Page images and extracted text:
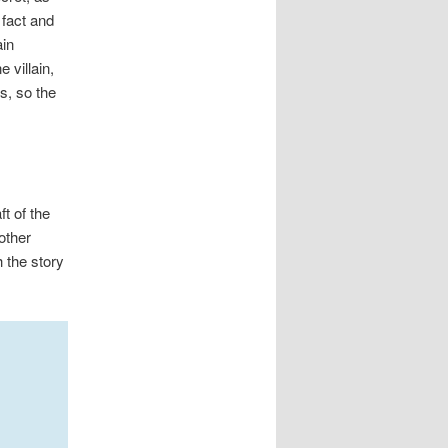
 fact and
ain
 villain,
s, so the
t of the
other
h the story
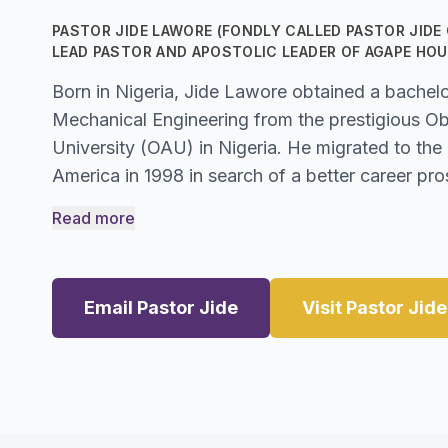
PASTOR JIDE LAWORE (FONDLY CALLED PASTOR JIDE O
LEAD PASTOR AND APOSTOLIC LEADER OF AGAPE HOU
Born in Nigeria, Jide Lawore obtained a bachelo
Mechanical Engineering from the prestigious 
University (OAU) in Nigeria. He migrated to the
America in 1998 in search of a better career pro
Read more
Email Pastor Jide
Visit Pastor Jid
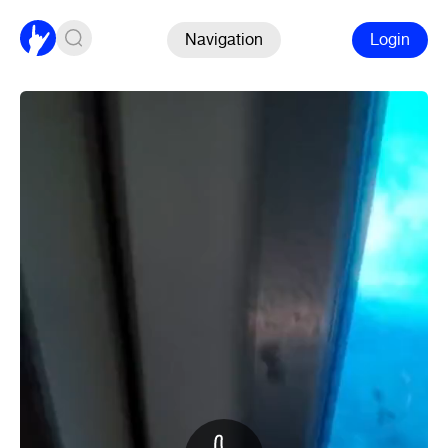
Navigation
Login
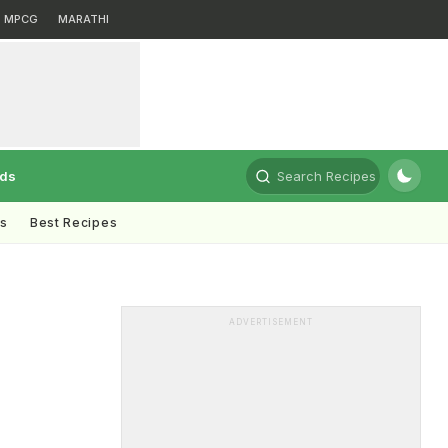
MPCG
MARATHI
rds
Search Recipes
ts
Best Recipes
ADVERTISEMENT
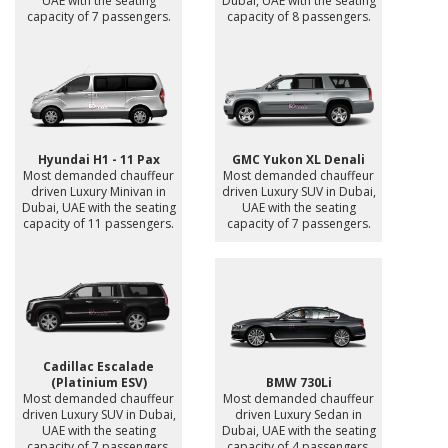
UAE with the seating
Dubai, UAE with the seating
capacity of 7 passengers.
capacity of 8 passengers.
Hyundai H1 - 11 Pax
GMC Yukon XL Denali
Most demanded chauffeur
Most demanded chauffeur
driven Luxury Minivan in
driven Luxury SUV in Dubai,
Dubai, UAE with the seating
UAE with the seating
capacity of 11 passengers.
capacity of 7 passengers.
Cadillac Escalade
(Platinium ESV)
BMW 730Li
Most demanded chauffeur
Most demanded chauffeur
driven Luxury SUV in Dubai,
driven Luxury Sedan in
UAE with the seating
Dubai, UAE with the seating
capacity of 7 passengers.
capacity of 4 passengers.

*ACTIVITY:*
Every line above is to be given again exactly, apart from the pictures.

*RESPONSE:*
 fact and
ain
 villain,
s, so the
t of the
other
h the story
PASTOR JIDE LAWORE (FONDLY CALLED PASTOR JIDE O
LEAD PASTOR AND APOSTOLIC LEADER OF AGAPE HOU
Born in Nigeria, Jide Lawore obtained a bachelo
Mechanical Engineering from the prestigious 
University (OAU) in Nigeria. He migrated to the
America in 1998 in search of a better career pro
Read more
Email Pastor Jide
Visit Pastor Jid
Navigation
Login
MPCG
MARATHI
rds
Search Recipes
ts
Best Recipes
ADVERTISEMENT
UAE with the seating
Dubai, UAE with the seating
capacity of 7 passengers.
capacity of 8 passengers.
Hyundai H1 - 11 Pax
GMC Yukon XL Denali
Most demanded chauffeur
Most demanded chauffeur
driven Luxury Minivan in
driven Luxury SUV in Dubai,
Dubai, UAE with the seating
UAE with the seating
capacity of 11 passengers.
capacity of 7 passengers.
Cadillac Escalade
(Platinium ESV)
BMW 730Li
Most demanded chauffeur
Most demanded chauffeur
driven Luxury SUV in Dubai,
driven Luxury Sedan in
UAE with the seating
Dubai, UAE with the seating
capacity of 7 passengers.
capacity of 4 passengers.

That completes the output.